1. A method usable with-a subterranean well, comprising:
before performing any fracturing operation in the well, introducing a fluid into the well in connection with a fluid efficiency test;
measuring a temperature versus depth distribution along a section of the well in response to the introduction of the fluid; and
performing an initial fracturing operation in the well after the measuring.
2. The method of claim 1, further comprising:
taking corrective action in response to a result obtained from the measurement.
3. The method of claim 1, further comprising:
using the measurement to observe a transient temperature response of the well to the introduction of the fluid.
4. The method of claim 1, further comprising:
performing a fracturing operation after the measuring.
5. The method of claim 4, wherein the performing comprises:
pressurizing another fluid to a predetermined level.
6. The method of claim 1, wherein the section spans across at least one zone.
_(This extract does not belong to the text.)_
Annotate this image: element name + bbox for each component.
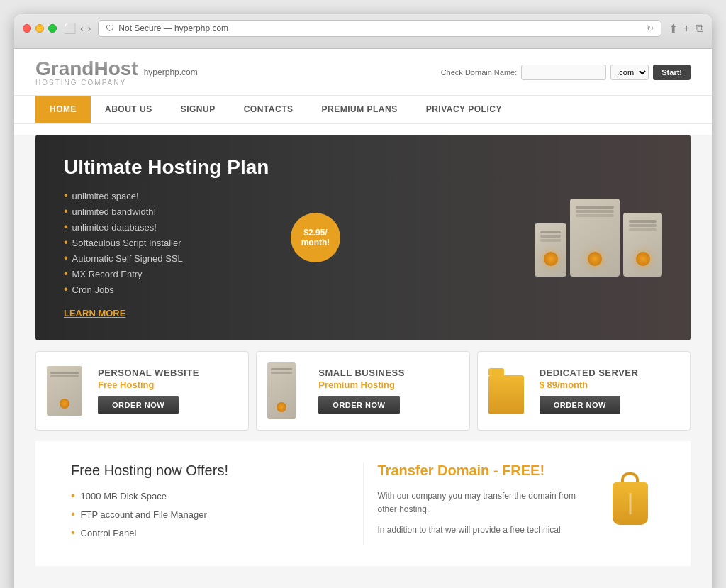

7. The method of claim 6, wherein the zone comprises one of a production zone and an injection zone.
8. The method of claim 1, wherein the section spans across at least two zones.
9. The method of claim 8, wherein the zones comprise one of production zones and injection zones.
10. The method of claim 8, wherein the measured temperature versus depth distribution spans across each of said at least two production zones.
11. The method of claim 1, further comprising:
using the distribution to determine a volume capacity along the section.
12. The method of claim 1, further comprising:
deploying an optical fiber downhole to extend at least along the section, and
using the optical fiber to measure the temperature versus depth distribution.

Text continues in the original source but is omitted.